Он вдруг заметил, что взгляды его собеседников устремлены куда-то в сторону, ему за спину. В открытую дверь из вечерних сумерек в комнату торжественно вступил фазан. Сияя при свете свечей вавилонским бронзовым отливом вокруг глаз, переходящим в изумруд английской лужайки вокруг шеи, он поводил головой из стороны в сторону, как будто раскланиваясь им всем четверым. Из рощицы, багровеющей на закате в дальнем конце поля, послышался странный перестук, цоканье и посвистывание. Фазан поднял голову и прислушался, развернулся и поспешил к лужайке на знакомый зазывный звук. Вернувшийся в поместье егерь зазывал фазанов на запоздалую кормежку?

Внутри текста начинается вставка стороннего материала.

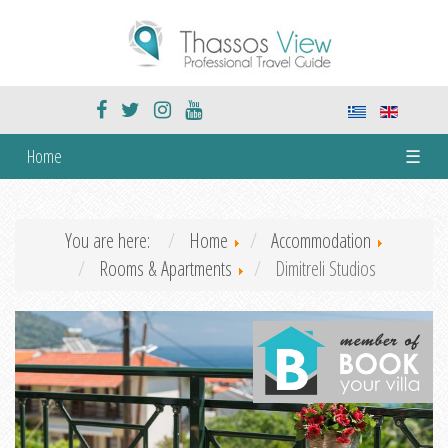
Home
☰
You are here:
Home
Accommodation
Rooms & Apartments
Dimitreli Studios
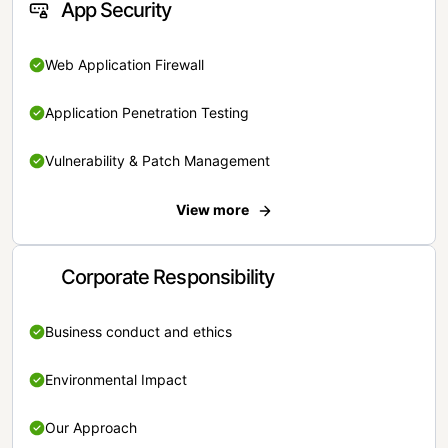
App Security
Web Application Firewall
Application Penetration Testing
Vulnerability & Patch Management
View more
Corporate Responsibility
Business conduct and ethics
Environmental Impact
Our Approach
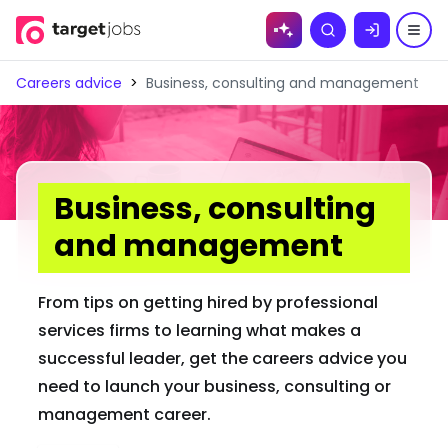
Skip to
Search
content
Careers advice
>
Business, consulting and management
Business, consulting
and management
From tips on getting hired by professional
services firms to learning what makes a
successful leader, get the careers advice you
need to launch your business, consulting or
management career.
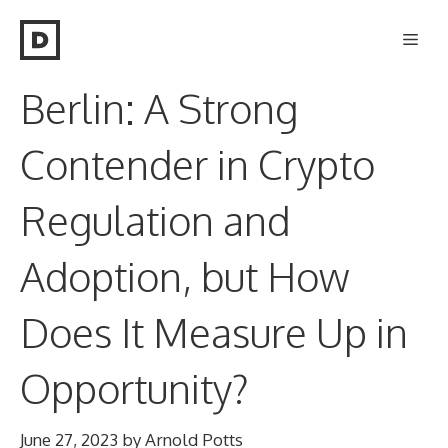
Skip
Men
to
content
Berlin: A Strong
Contender in Crypto
Regulation and
Adoption, but How
Does It Measure Up in
Opportunity?
June 27, 2023
by
Arnold Potts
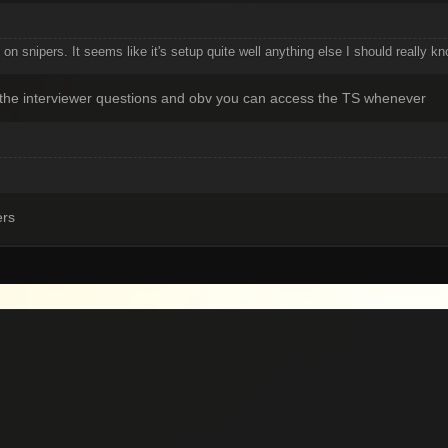
on snipers. It seems like it's setup quite well anything else I should really k
ask the interviewer questions and obv you can access the TS whenever
ers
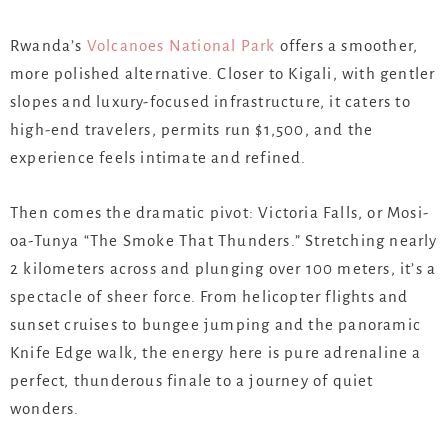
Rwanda’s
Volcanoes National Park
offers a smoother,
more polished alternative. Closer to Kigali, with gentler
slopes and luxury-focused infrastructure, it caters to
high-end travelers, permits run $1,500, and the
experience feels intimate and refined.
Then comes the dramatic pivot: Victoria Falls, or Mosi-
oa-Tunya “The Smoke That Thunders.” Stretching nearly
2 kilometers across and plunging over 100 meters, it’s a
spectacle of sheer force. From helicopter flights and
sunset cruises to bungee jumping and the panoramic
Knife Edge walk, the energy here is pure adrenaline a
perfect, thunderous finale to a journey of quiet
wonders.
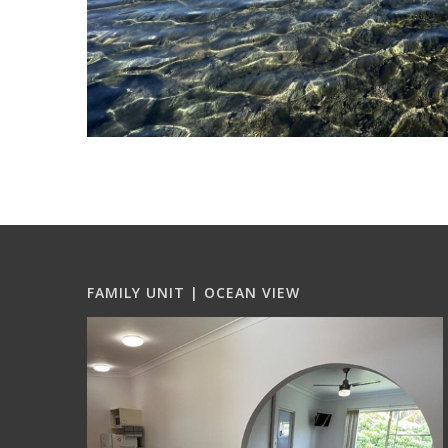
FAMILY UNIT | OCEAN VIEW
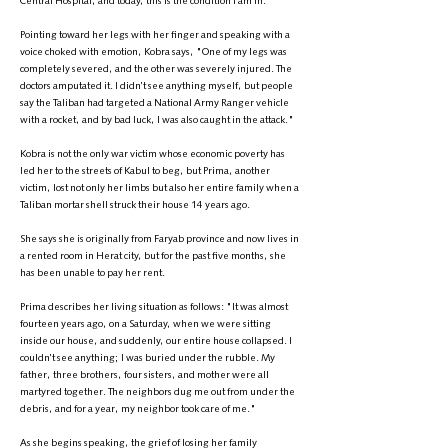
Central Hospital, and today, this is the condition I am in."
Pointing toward her legs with her finger and speaking with a
voice choked with emotion, Kobra says, "One of my legs was
completely severed, and the other was severely injured. The
doctors amputated it. I didn’t see anything myself, but people
say the Taliban had targeted a National Army Ranger vehicle
with a rocket, and by bad luck, I was also caught in the attack."
Kobra is not the only war victim whose economic poverty has
led her to the streets of Kabul to beg, but Prima, another
victim, lost not only her limbs but also her entire family when a
Taliban mortar shell struck their house 14 years ago.
She says she is originally from Faryab province and now lives in
a rented room in Herat city, but for the past five months, she
has been unable to pay her rent.
Prima describes her living situation as follows: "It was almost
fourteen years ago, on a Saturday, when we were sitting
inside our house, and suddenly, our entire house collapsed. I
couldn’t see anything; I was buried under the rubble. My
father, three brothers, four sisters, and mother were all
martyred together. The neighbors dug me out from under the
debris, and for a year, my neighbor took care of me."
As she begins speaking, the grief of losing her family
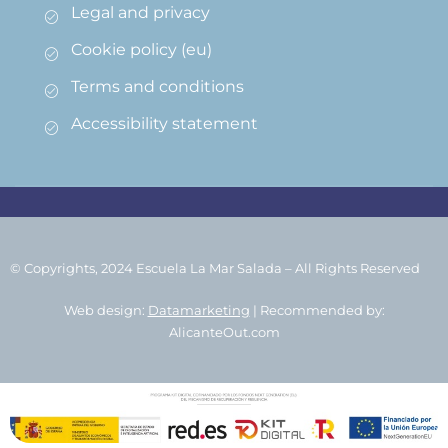
Legal and privacy
Cookie policy (eu)
Terms and conditions
Accessibility statement
© Copyrights, 2024 Escuela La Mar Salada – All Rights Reserved
Web design:
Datamarketing
| Recommended by:
AlicanteOut.com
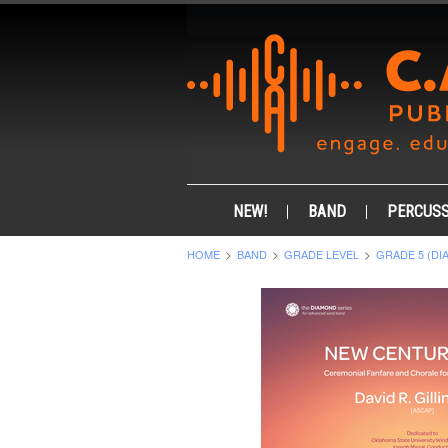
NEW!
BAND
PERCUSS
HOME
BAND
GRADE LEVEL
GRADE 5 (DI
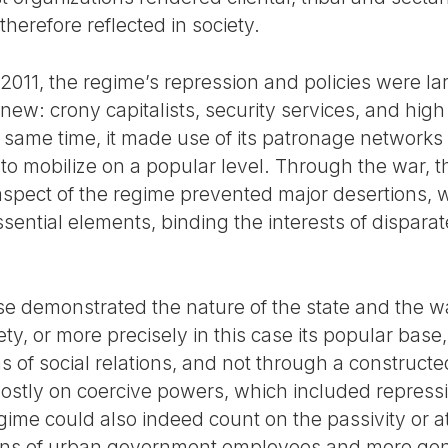
herefore reflected in society.
 2011, the regime’s repression and policies were la
ew: crony capitalists, security services, and high r
he same time, it made use of its patronage networks
nks to mobilize on a popular level. Through the war,
t aspect of the regime prevented major desertions,
ential elements, binding the interests of disparat
e demonstrated the nature of the state and the w
iety, or more precisely in this case its popular base
of social relations, and not through a constructed 
ostly on coercive powers, which included repressiv
egime could also indeed count on the passivity or a
tions of urban government employees and more gen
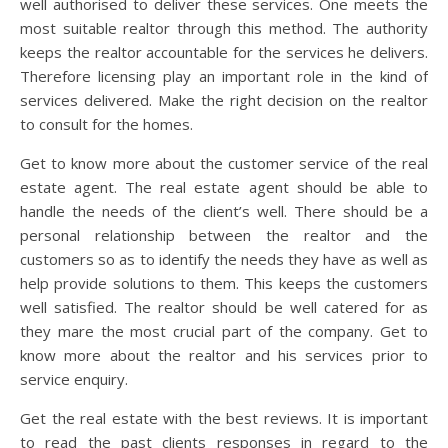
well authorised to deliver these services. One meets the
most suitable realtor through this method. The authority
keeps the realtor accountable for the services he delivers.
Therefore licensing play an important role in the kind of
services delivered. Make the right decision on the realtor
to consult for the homes.
Get to know more about the customer service of the real
estate agent. The real estate agent should be able to
handle the needs of the client’s well. There should be a
personal relationship between the realtor and the
customers so as to identify the needs they have as well as
help provide solutions to them. This keeps the customers
well satisfied. The realtor should be well catered for as
they mare the most crucial part of the company. Get to
know more about the realtor and his services prior to
service enquiry.
Get the real estate with the best reviews. It is important
to read the past clients responses in regard to the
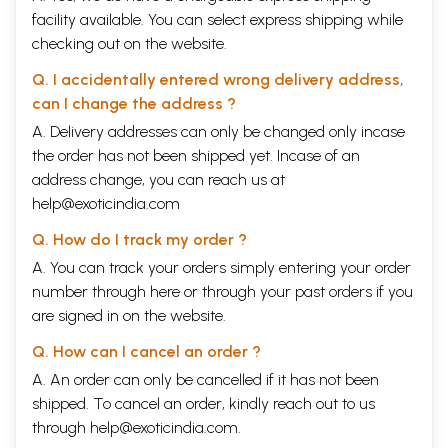
facility available. You can select express shipping while
checking out on the website.
Q. I accidentally entered wrong delivery address,
can I change the address ?
A. Delivery addresses can only be changed only incase
the order has not been shipped yet. Incase of an
address change, you can reach us at
help@exoticindia.com
Q. How do I track my order ?
A. You can track your orders simply entering your order
number through
here
or through your
past orders
if you
are signed in on the website.
Q. How can I cancel an order ?
A. An order can only be cancelled if it has not been
shipped. To cancel an order, kindly reach out to us
through
help@exoticindia.com
.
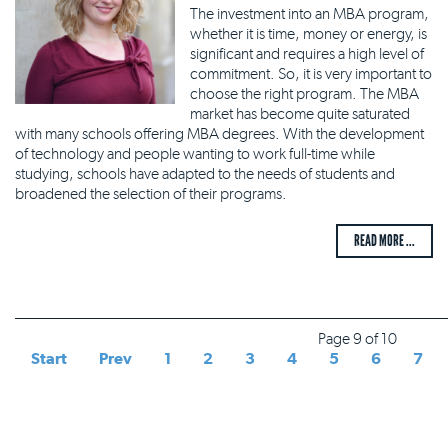
The investment into an MBA program,
whether it is time, money or energy, is
significant and requires a high level of
commitment. So, it is very important to
choose the right program. The MBA
market has become quite saturated
with many schools offering MBA degrees. With the development
of technology and people wanting to work full-time while
studying, schools have adapted to the needs of students and
broadened the selection of their programs.
READ MORE ...
Page 9 of 10
Start
Prev
1
2
3
4
5
6
7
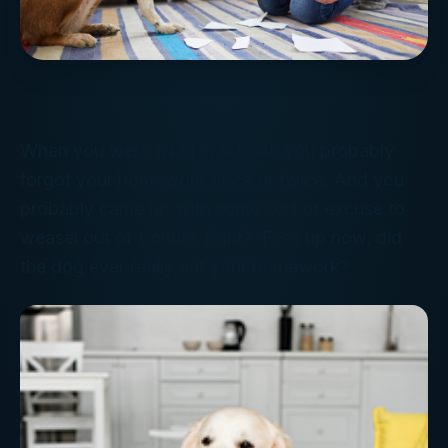
When you were a kid in school, you probably
forgot your homework once or twice. And you
probably came up with some sort of excuse to
weasel out of trouble, right? ‘Fess up now, did
the dog ever really eat your homework?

«Боюсь, нам предстоит выслушать еще одну исповедь», — сказал доктор Генони, указывая кивком головы на медсестру, бегущую к ним по гаревой дорожке. Она размахивала руками. «Он очнулся, очнулся, он пришел в себя, в себя», — донеслось до них эхо ее голоса. Все четверо послушно поднялись и, не говоря ни слова, направились в том же направлении, куда только что удалился фазан. За ними тихонько затрусила свора собак.